History of Medical Care at Fort Stewart, Georgia

In November 1940, Colonel Thomas Morris Chaney, a native of the State of Maryland, and a regular Army officer, was ordered to Camp Stewart where he organized and opened the first hospital. His mission was to support the troop at Camp Stewart which had been designated that same month (9 November 1940) as a Camp, having been activated in June 1940 as an Antiaircraft Artillery Center. The mission of the hospital was to medical support the troops which were being trained to deploy to Europe, the Mediterranean, and the Pacific theaters for participation in World War II.

In the middle of September a detachment of the 70th Coast Artillery Regiment (AA), a Regular Army unit, arrived before the camp’s facilities had been much more than started. In October and November, personnel of the 214th Coast Artillery Regiment, a National Guard unit from Georgia, arrived.

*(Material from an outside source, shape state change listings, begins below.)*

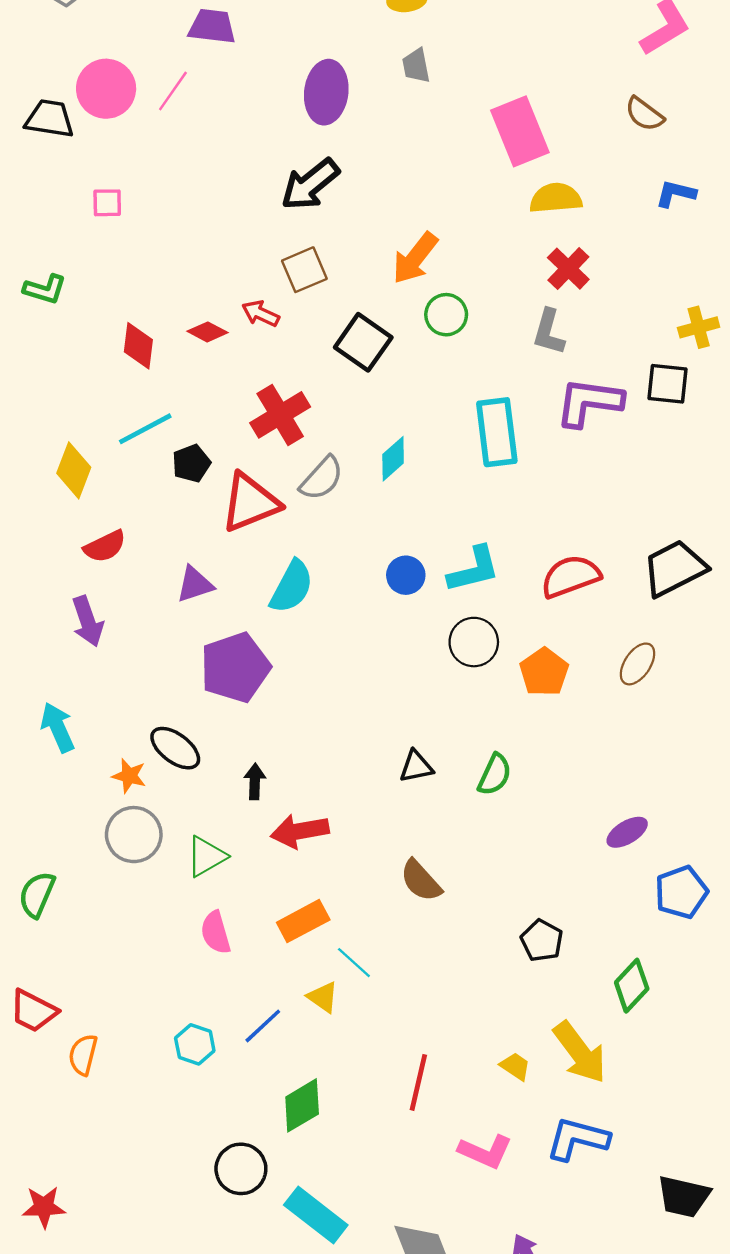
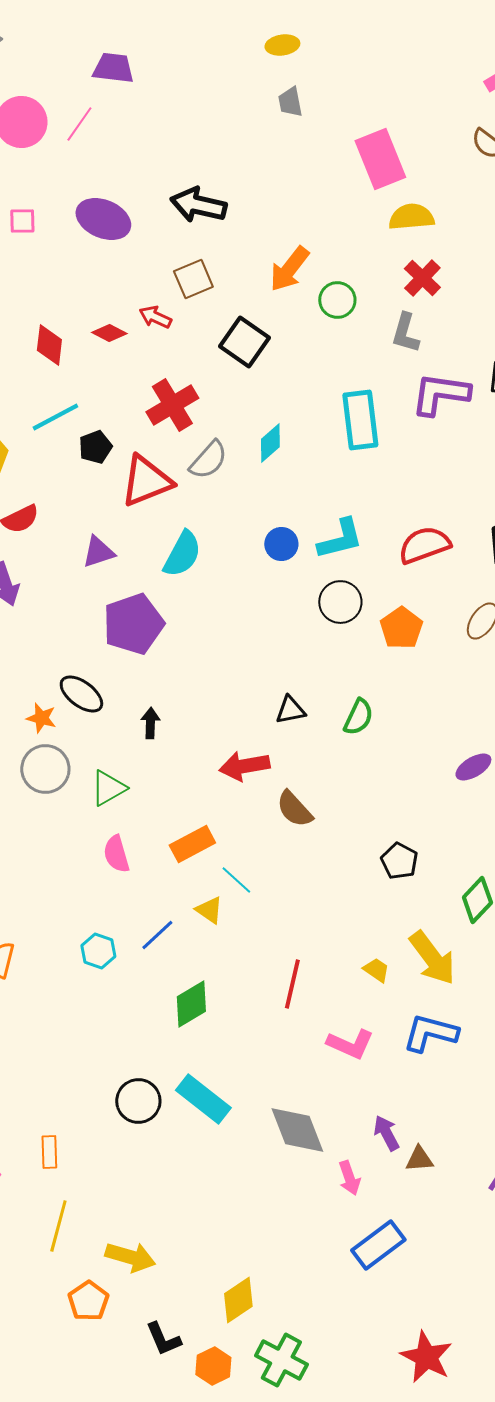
purple ellipse: (326, 92) -> (103, 219), moved, turned -74
black arrow: (310, 184) -> (198, 205), turned 52
green circle: (446, 315) -> (337, 300), moved
red arrow: (300, 831) -> (244, 766), moved
black circle: (241, 1169) -> (138, 1101), moved

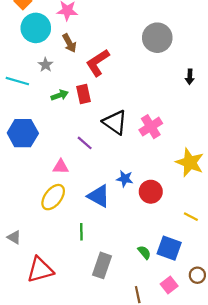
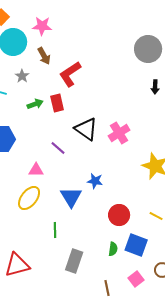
gray circle: (157, 38) -> (148, 49), moved
red circle: (151, 192) -> (119, 215), moved
blue triangle: (99, 196) -> (71, 197), turned 30
green semicircle: (144, 252) -> (113, 249), turned 48

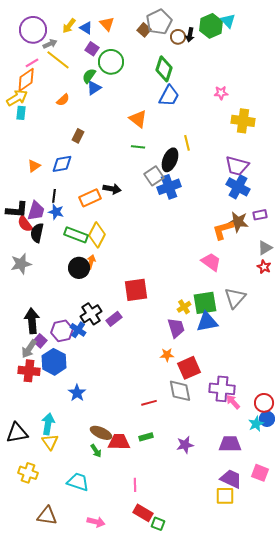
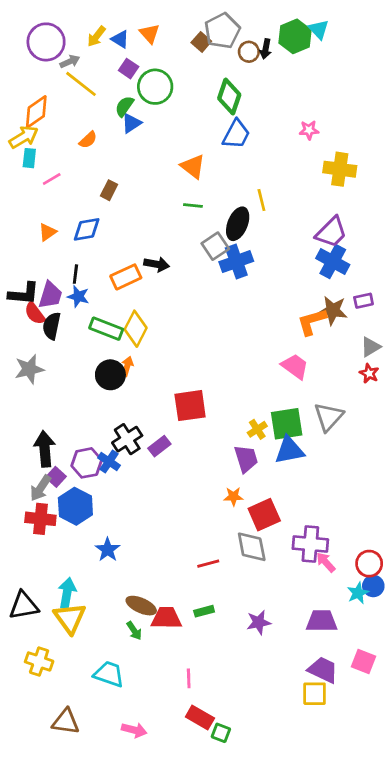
pink line: (32, 63) -> (52, 179), moved
purple trapezoid: (237, 166) -> (331, 232), turned -60
yellow triangle: (50, 442) -> (70, 618), size x1.4

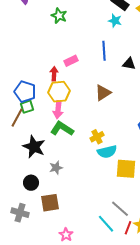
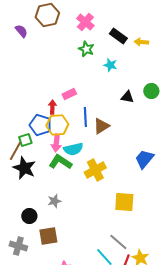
green star: (59, 16) -> (86, 49), moved
cyan star: (115, 21) -> (110, 65), moved
blue line: (104, 51) -> (85, 117), moved
blue pentagon: (25, 92) -> (40, 125), moved
yellow cross: (97, 137) -> (95, 170), size x1.5
black star: (34, 147) -> (24, 168), moved
cyan semicircle: (107, 152) -> (73, 149), moved

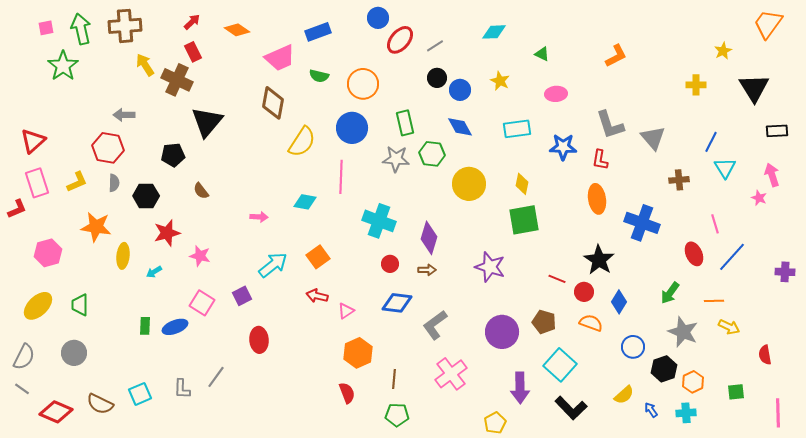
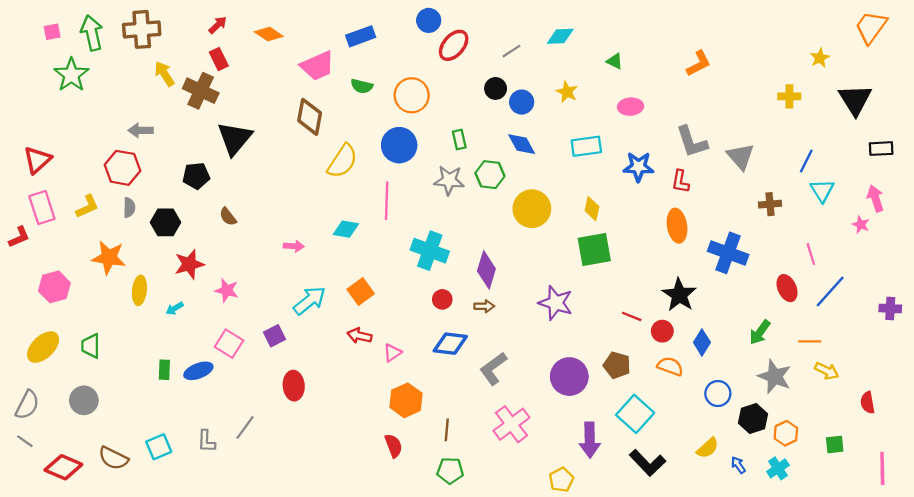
gray line: (435, 46) -> (511, 51), moved
green rectangle: (405, 123) -> (459, 139), size x0.7
cyan cross: (686, 413) -> (778, 468), turned -30

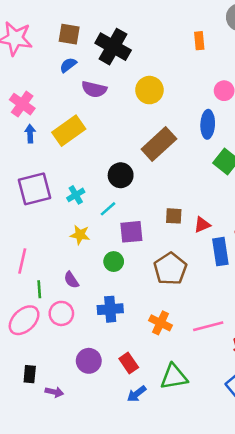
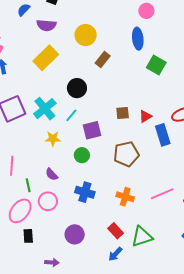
yellow circle: (149, 90) -> (86, 35), moved
yellow rectangle: (69, 131) -> (46, 58), moved
brown rectangle: (159, 144) -> (103, 60), size x0.6
cyan cross: (76, 195) -> (45, 109), size x1.6
brown pentagon: (170, 269) -> (126, 154), turned 30
blue cross: (110, 309) -> (85, 192), turned 30
red rectangle: (129, 363) -> (116, 231), moved
black rectangle: (30, 374) -> (28, 236), moved

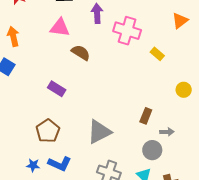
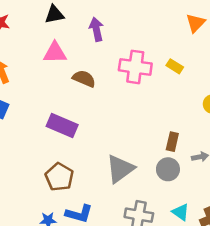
pink cross: (127, 31) -> (135, 67), moved
purple rectangle: (57, 89) -> (62, 126), size x1.4
gray circle: (152, 150) -> (168, 169), moved

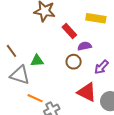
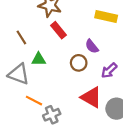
red rectangle: (69, 31) -> (58, 30), moved
purple semicircle: (85, 46) -> (92, 46), turned -120
brown line: (12, 51) -> (21, 37), moved

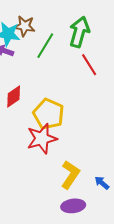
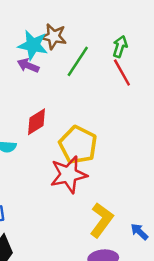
green arrow: (79, 32) -> (120, 46), size x0.6
red line: (89, 65) -> (122, 73), moved

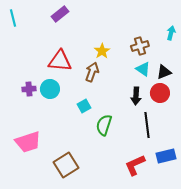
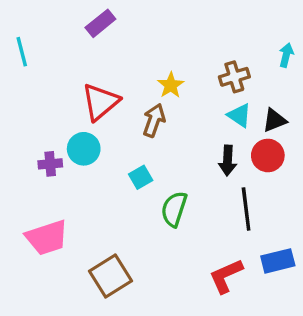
cyan line: (13, 18) -> (22, 52), moved
red triangle: (60, 61) -> (100, 102), turned -45
purple cross: (29, 89) -> (50, 164), moved

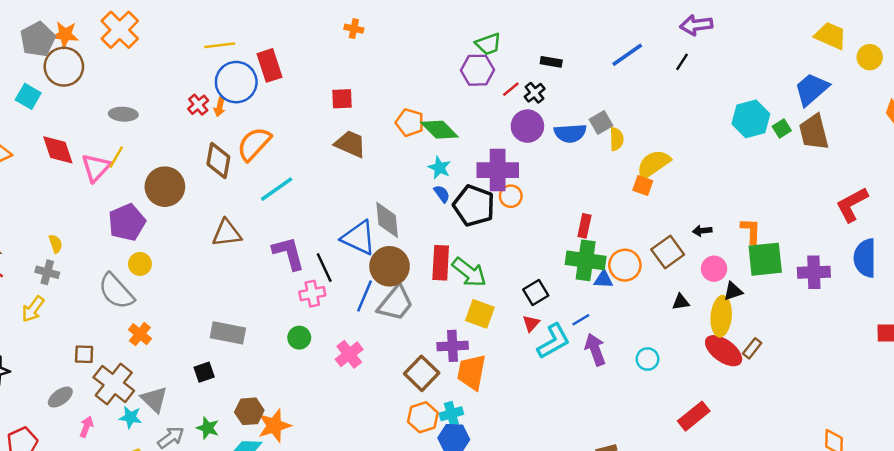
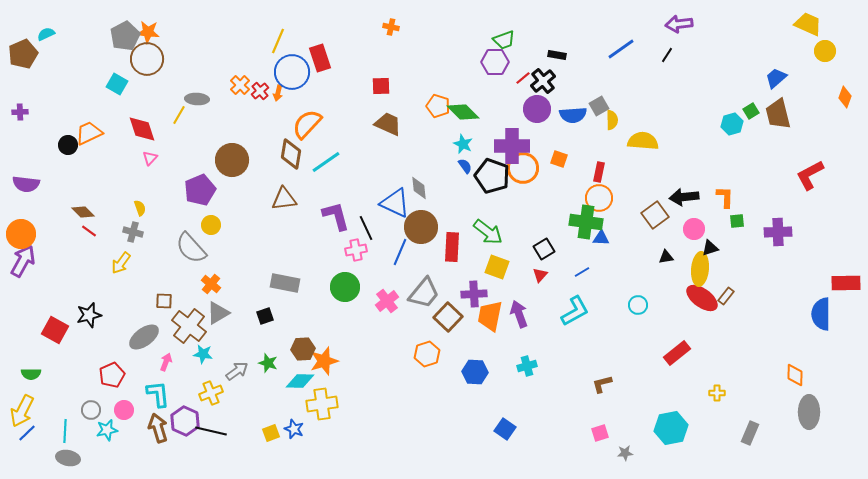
orange cross: (120, 30) -> (240, 85), moved, size x0.6
yellow trapezoid: (831, 36) -> (808, 24), moved
yellow line: (220, 45) -> (278, 41), turned -60
blue trapezoid: (811, 89) -> (776, 78), size x0.7
black cross: (535, 93) -> (543, 81), size x1.4
cyan hexagon: (751, 119) -> (732, 124), moved, size x0.7
yellow line: (116, 157) -> (179, 115), moved
brown diamond: (218, 161) -> (291, 154), moved
yellow semicircle: (653, 164) -> (643, 141), turned 40
pink triangle: (96, 168) -> (150, 158), moved, size x0.6
orange square: (643, 185) -> (559, 159), moved
orange circle: (511, 196) -> (523, 168), size x1.6
gray diamond: (387, 220) -> (419, 188), size x0.7
red rectangle: (584, 226) -> (599, 172), moved
black arrow: (702, 231) -> (684, 197), size x1.8
blue semicircle: (865, 258) -> (821, 314), moved
green square: (765, 259) -> (737, 221), size x0.5
red rectangle: (441, 263) -> (452, 247), moved
orange circle: (625, 265) -> (599, 198), moved
gray trapezoid: (395, 303) -> (424, 293), moved
green circle: (299, 338) -> (345, 287), size x1.5
cyan L-shape: (554, 341) -> (575, 311), moved
purple arrow: (595, 350) -> (519, 314), moved
gray ellipse: (60, 397) -> (144, 337), size x1.4
gray triangle: (154, 399) -> (218, 313), moved, turned 45
cyan cross: (451, 414) -> (527, 366), moved
orange hexagon: (423, 417) -> (427, 354), moved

Colonel Chaney arrived on 15 November 1940 with a cadre of medics from Fort Benning, GA. They were assigned for quarters (tents were used) to battery “H:, 70th Artillery, under the command of a Captain Lazar.

According to Locklear, Sergeant Major under Colonel Chaney, they had a hospital staff before there was a hospital. Before completion of construction of the hospital, patients requiring hospitalization were transferred to the Marine hospital in Savannah or to the Army hospital at Fort Screven, Georgia, on Tybee Island. Sergeant Major Locklear, who retired from the military service after serving 22 years and worked as a civil service retirement, remembers that the hospital “went up overnight; it seemed like they had added to it every day”.

Shortly after the construction of the hospital, equipment began to arrive and the hospital was fully opened and the first patient admitted on 3 December 1940.